>>>>
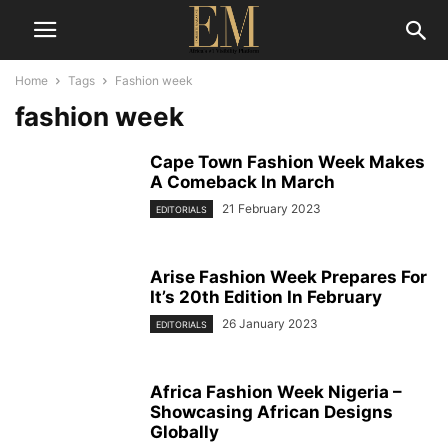
Home
Tags
Fashion week
fashion week
Cape Town Fashion Week Makes
A Comeback In March
21 February 2023
EDITORIALS
Arise Fashion Week Prepares For
It’s 20th Edition In February
26 January 2023
EDITORIALS
Africa Fashion Week Nigeria –
Showcasing African Designs
Globally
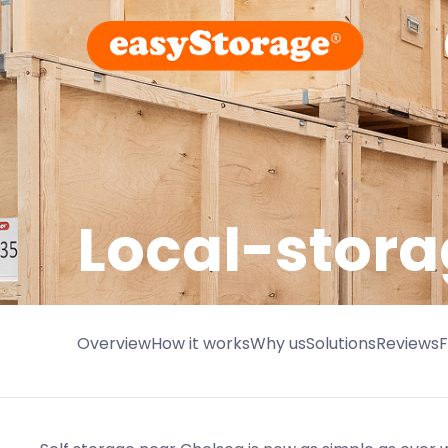
Local-stora
Overview
How it works
Why us
Solutions
Reviews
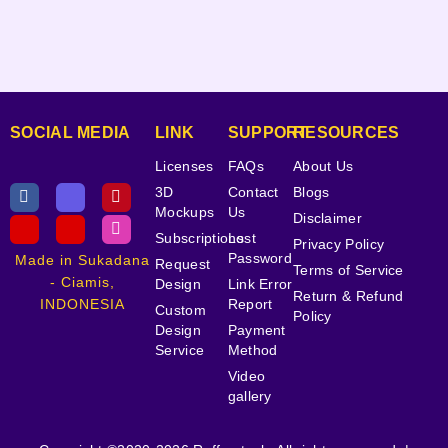
SOCIAL MEDIA
LINK
SUPPORT
RESOURCES
Licenses
FAQs
About Us
3D
Contact
Blogs
Mockups
Us
Disclaimer
Subscriptions
Lost
Privacy Policy
Password
Made in Sukadana
Request
Terms of Service
- Ciamis,
Design
Link Error
Return & Refund
INDONESIA
Report
Custom
Policy
Design
Payment
Service
Method
Video
gallery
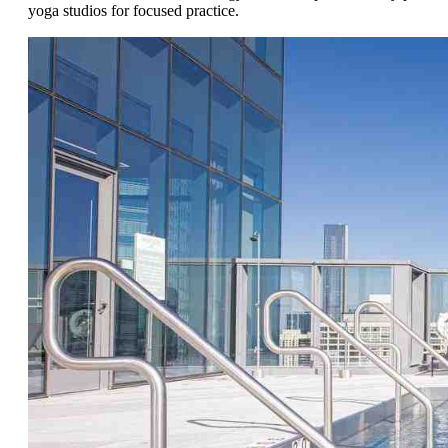
yoga studios for focused practice.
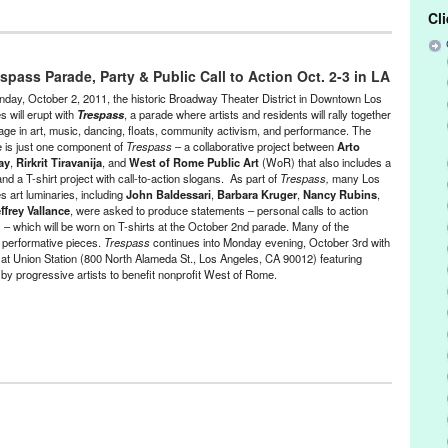
Cl
tainment
,
Events
,
Music / Sound
,
Nonprofit org.
,
Press Releases
,
pass Parade, Party & Public Call to Action Oct. 2-3 in LA
ack Panty Annie
,
Blast! [9]
,
CA
,
California
,
Catherine Opie
,
Cindy
Dawn Kasper
,
Dawson Weber
,
DJ Culture
,
Dominick Fernow
,
day, October 2, 2011, the historic Broadway Theater District in Downtown Los
den party
,
Gary Todd
,
Gregory Lencyzcki
,
Jill Spector
,
Joseph Potts
,
s will erupt with
Trespass
, a parade where artists and residents will rally together
age in art, music, dancing, floats, community activism, and performance. The
ch
,
LA
,
LA Trombone Collective
,
Listening Party
,
Liz Larner
,
Los
 is just one component of
Trespass
– a collaborative project between
Arto
nd Architecture
,
Malibu
,
Marielle Jakobsons
,
Michael Ned Holte
,
ay
,
Rirkrit Tiravanija
, and
West of Rome Public Art
(WoR) that also includes a
ndez
,
Schindler House
,
Scott Benzel
,
Sister Mantos
,
sound.
,
and a T-shirt project with call-to-action slogans. As part of
Trespass,
many Los
,
tape music
,
The Society for the Activation of Social Space Through
s art luminaries, including
John Baldessari
,
Barbara Kruger
,
Nancy Rubins
,
Welcome Inn Time Machine
,
Westside
,
Year of the Rat
ffrey Vallance
, were asked to produce statements – personal calls to action
s – which will be worn on T-shirts at the October 2nd parade. Many of the
ith performative pieces.
Trespass
continues into Monday evening, October 3rd with
n at Union Station (800 North Alameda St., Los Angeles, CA 90012) featuring
by progressive artists to benefit nonprofit West of Rome.
,
Events
,
Female - Founded/Run & Co-Founded Entities by Women
,
Press Releases
,
West of Rome Public Art
ael
,
Alex Segade
,
Amy Gerstler
,
Andrea Bowers
,
Andrea Fraser
,
Ann
45-1980
,
Arto Lindsay
,
Barbara Kruger
,
Broadway Theater district
,
CA
,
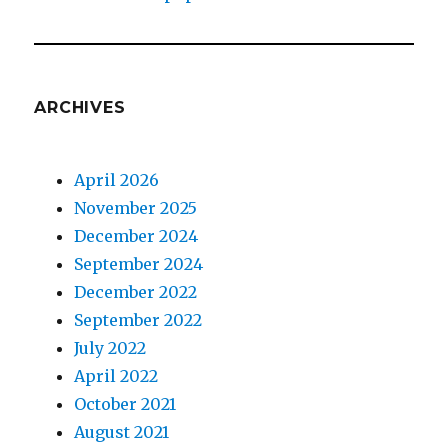
ARCHIVES
April 2026
November 2025
December 2024
September 2024
December 2022
September 2022
July 2022
April 2022
October 2021
August 2021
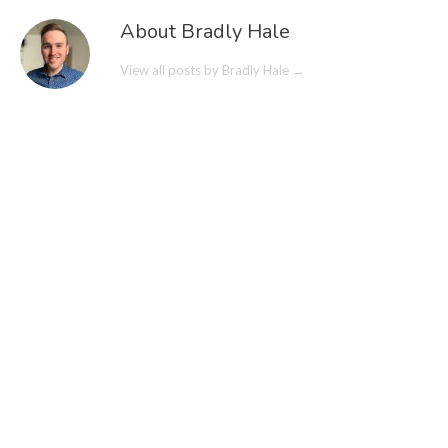
About Bradly Hale
View all posts by Bradly Hale
→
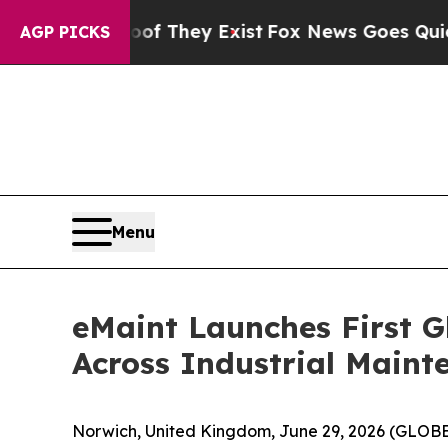
 Proof They Exist
Fox News Goes Quiet as 'Maga 
AGP PICKS
Menu
eMaint Launches First G
Across Industrial Main
Norwich, United Kingdom, June 29, 2026 (GLO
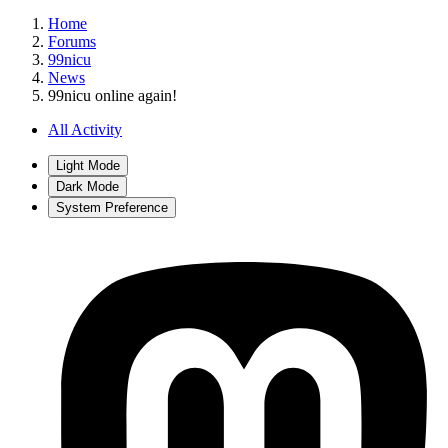
Home
Forums
99nicu
News
99nicu online again!
All Activity
Light Mode
Dark Mode
System Preference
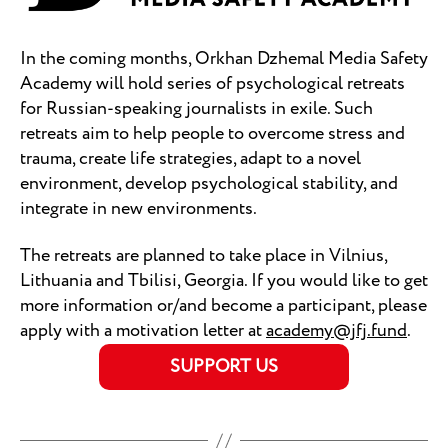
In the coming months, Orkhan Dzhemal Media Safety
Academy will hold series of psychological retreats
for Russian-speaking journalists in exile. Such
retreats aim to help people to overcome stress and
trauma, create life strategies, adapt to a novel
environment, develop psychological stability, and
integrate in new environments.
The retreats are planned to take place in Vilnius,
Lithuania and Tbilisi, Georgia. If you would like to get
more information or/and become a participant, please
apply with a motivation letter at
academy@jfj.fund
.
SUPPORT US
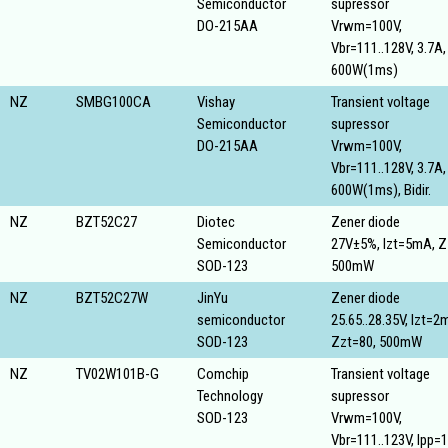
Semiconductor
supressor
DO-215AA
Vrwm=100V,
Vbr=111..128V, 3.7A,
600W(1ms)
NZ
SMBG100CA
Vishay
Transient voltage
Semiconductor
supressor
DO-215AA
Vrwm=100V,
Vbr=111..128V, 3.7A,
600W(1ms), Bidir.
NZ
BZT52C27
Diotec
Zener diode
Semiconductor
27V±5%, Izt=5mA, Z
SOD-123
500mW
NZ
BZT52C27W
JinYu
Zener diode
semiconductor
25.65..28.35V, Izt=2
SOD-123
Zzt=80, 500mW
NZ
TV02W101B-G
Comchip
Transient voltage
Technology
supressor
SOD-123
Vrwm=100V,
Vbr=111..123V, Ipp=1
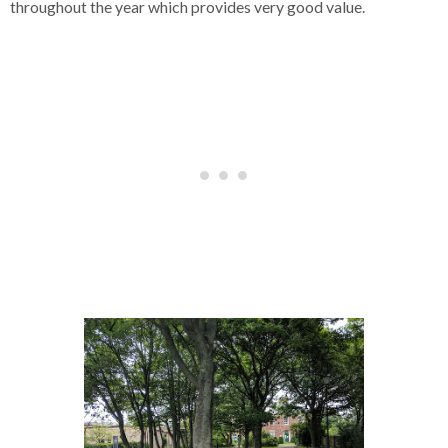
throughout the year which provides very good value.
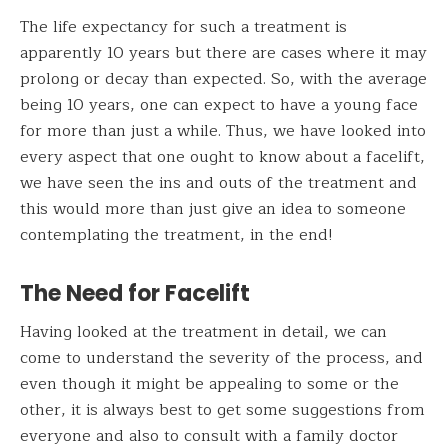
The life expectancy for such a treatment is
apparently 10 years but there are cases where it may
prolong or decay than expected. So, with the average
being 10 years, one can expect to have a young face
for more than just a while. Thus, we have looked into
every aspect that one ought to know about a facelift,
we have seen the ins and outs of the treatment and
this would more than just give an idea to someone
contemplating the treatment, in the end!
The Need for Facelift
Having looked at the treatment in detail, we can
come to understand the severity of the process, and
even though it might be appealing to some or the
other, it is always best to get some suggestions from
everyone and also to consult with a family doctor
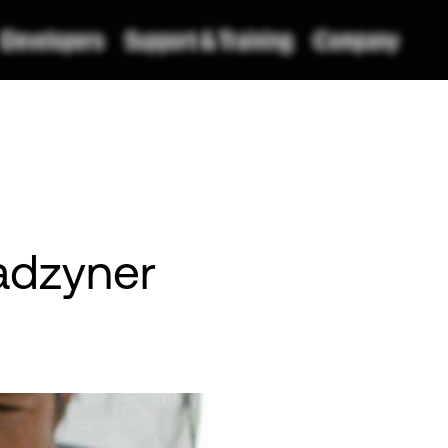
Radzyner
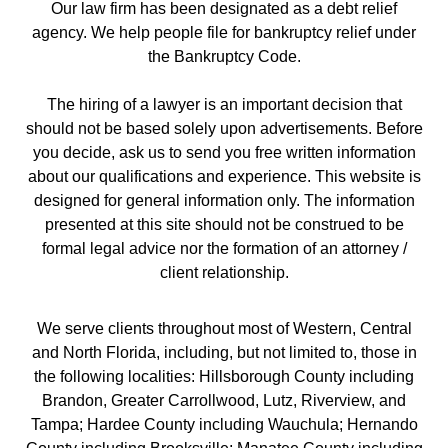
Our law firm has been designated as a debt relief
agency. We help people file for bankruptcy relief under
the Bankruptcy Code.
The hiring of a lawyer is an important decision that
should not be based solely upon advertisements. Before
you decide, ask us to send you free written information
about our qualifications and experience. This website is
designed for general information only. The information
presented at this site should not be construed to be
formal legal advice nor the formation of an attorney /
client relationship.
We serve clients throughout most of Western, Central
and North Florida, including, but not limited to, those in
the following localities: Hillsborough County including
Brandon, Greater Carrollwood, Lutz, Riverview, and
Tampa; Hardee County including Wauchula; Hernando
<<<<
Assignment: The whole listing should be retyped word for word; none of its pictures belong in the copy.

Answer for the task:
Home
Tags
Fashion week
fashion week
Cape Town Fashion Week Makes
A Comeback In March
21 February 2023
EDITORIALS
Arise Fashion Week Prepares For
It’s 20th Edition In February
26 January 2023
EDITORIALS
Africa Fashion Week Nigeria –
Showcasing African Designs
Globally
Local-stora
Overview
How it works
Why us
Solutions
Reviews
SOCIAL MEDIA
LINK
SUPPORT
RESOURCES
Licenses
FAQs
About Us
3D
Contact
Blogs
Mockups
Us
Disclaimer
Subscriptions
Lost
Privacy Policy
Password
Made in Sukadana
Request
Terms of Service
- Ciamis,
Design
Link Error
Return & Refund
INDONESIA
Report
Custom
Policy
Design
Payment
Service
Method
Video
gallery
yoga studios for focused practice.
Cl
tainment
,
Events
,
Music / Sound
,
Nonprofit org.
,
Press Releases
,
pass Parade, Party & Public Call to Action Oct. 2-3 in LA
ack Panty Annie
,
Blast! [9]
,
CA
,
California
,
Catherine Opie
,
Cindy
Dawn Kasper
,
Dawson Weber
,
DJ Culture
,
Dominick Fernow
,
day, October 2, 2011, the historic Broadway Theater District in Downtown Los
den party
,
Gary Todd
,
Gregory Lencyzcki
,
Jill Spector
,
Joseph Potts
,
s will erupt with
Trespass
, a parade where artists and residents will rally together
age in art, music, dancing, floats, community activism, and performance. The
ch
,
LA
,
LA Trombone Collective
,
Listening Party
,
Liz Larner
,
Los
 is just one component of
Trespass
– a collaborative project between
Arto
nd Architecture
,
Malibu
,
Marielle Jakobsons
,
Michael Ned Holte
,
ay
,
Rirkrit Tiravanija
, and
West of Rome Public Art
(WoR) that also includes a
ndez
,
Schindler House
,
Scott Benzel
,
Sister Mantos
,
sound.
,
and a T-shirt project with call-to-action slogans. As part of
Trespass,
many Los
,
tape music
,
The Society for the Activation of Social Space Through
s art luminaries, including
John Baldessari
,
Barbara Kruger
,
Nancy Rubins
,
Welcome Inn Time Machine
,
Westside
,
Year of the Rat
ffrey Vallance
, were asked to produce statements – personal calls to action
s – which will be worn on T-shirts at the October 2nd parade. Many of the
ith performative pieces.
Trespass
continues into Monday evening, October 3rd with
n at Union Station (800 North Alameda St., Los Angeles, CA 90012) featuring
by progressive artists to benefit nonprofit West of Rome.
,
Events
,
Female - Founded/Run & Co-Founded Entities by Women
,
Press Releases
,
West of Rome Public Art
ael
,
Alex Segade
,
Amy Gerstler
,
Andrea Bowers
,
Andrea Fraser
,
Ann
45-1980
,
Arto Lindsay
,
Barbara Kruger
,
Broadway Theater district
,
CA
,
ARCHIVES
April 2026
November 2025
December 2024
September 2024
December 2022
September 2022
July 2022
April 2022
October 2021
August 2021
About Bradly Hale
View all posts by Bradly Hale
→
 Proof They Exist
Fox News Goes Quiet as 'Maga 
AGP PICKS
Menu
eMaint Launches First G
Across Industrial Main
Norwich, United Kingdom, June 29, 2026 (GLO
Home
Forums
99nicu
News
99nicu online again!
All Activity
Light Mode
Dark Mode
System Preference
In the coming months, Orkhan Dzhemal Media Safety
Academy will hold series of psychological retreats
for Russian-speaking journalists in exile. Such
retreats aim to help people to overcome stress and
trauma, create life strategies, adapt to a novel
environment, develop psychological stability, and
integrate in new environments.
The retreats are planned to take place in Vilnius,
Lithuania and Tbilisi, Georgia. If you would like to get
more information or/and become a participant, please
apply with a motivation letter at
academy@jfj.fund
.
SUPPORT US
Semiconductor
supressor
DO-215AA
Vrwm=100V,
Vbr=111..128V, 3.7A,
600W(1ms)
NZ
SMBG100CA
Vishay
Transient voltage
Semiconductor
supressor
DO-215AA
Vrwm=100V,
Vbr=111..128V, 3.7A,
600W(1ms), Bidir.
NZ
BZT52C27
Diotec
Zener diode
Semiconductor
27V±5%, Izt=5mA, Z
SOD-123
500mW
NZ
BZT52C27W
JinYu
Zener diode
semiconductor
25.65..28.35V, Izt=2
SOD-123
Zzt=80, 500mW
NZ
TV02W101B-G
Comchip
Transient voltage
Technology
supressor
SOD-123
Vrwm=100V,
Vbr=111..123V, Ipp=1
throughout the year which provides very good value.
The life expectancy for such a treatment is
apparently 10 years but there are cases where it may
prolong or decay than expected. So, with the average
being 10 years, one can expect to have a young face
for more than just a while. Thus, we have looked into
every aspect that one ought to know about a facelift,
we have seen the ins and outs of the treatment and
this would more than just give an idea to someone
contemplating the treatment, in the end!
The Need for Facelift
Having looked at the treatment in detail, we can
come to understand the severity of the process, and
even though it might be appealing to some or the
other, it is always best to get some suggestions from
everyone and also to consult with a family doctor
Radzyner
Our law firm has been designated as a debt relief
agency. We help people file for bankruptcy relief under
the Bankruptcy Code.
The hiring of a lawyer is an important decision that
should not be based solely upon advertisements. Before
you decide, ask us to send you free written information
about our qualifications and experience. This website is
designed for general information only. The information
presented at this site should not be construed to be
formal legal advice nor the formation of an attorney /
client relationship.
We serve clients throughout most of Western, Central
and North Florida, including, but not limited to, those in
the following localities: Hillsborough County including
Brandon, Greater Carrollwood, Lutz, Riverview, and
Tampa; Hardee County including Wauchula; Hernando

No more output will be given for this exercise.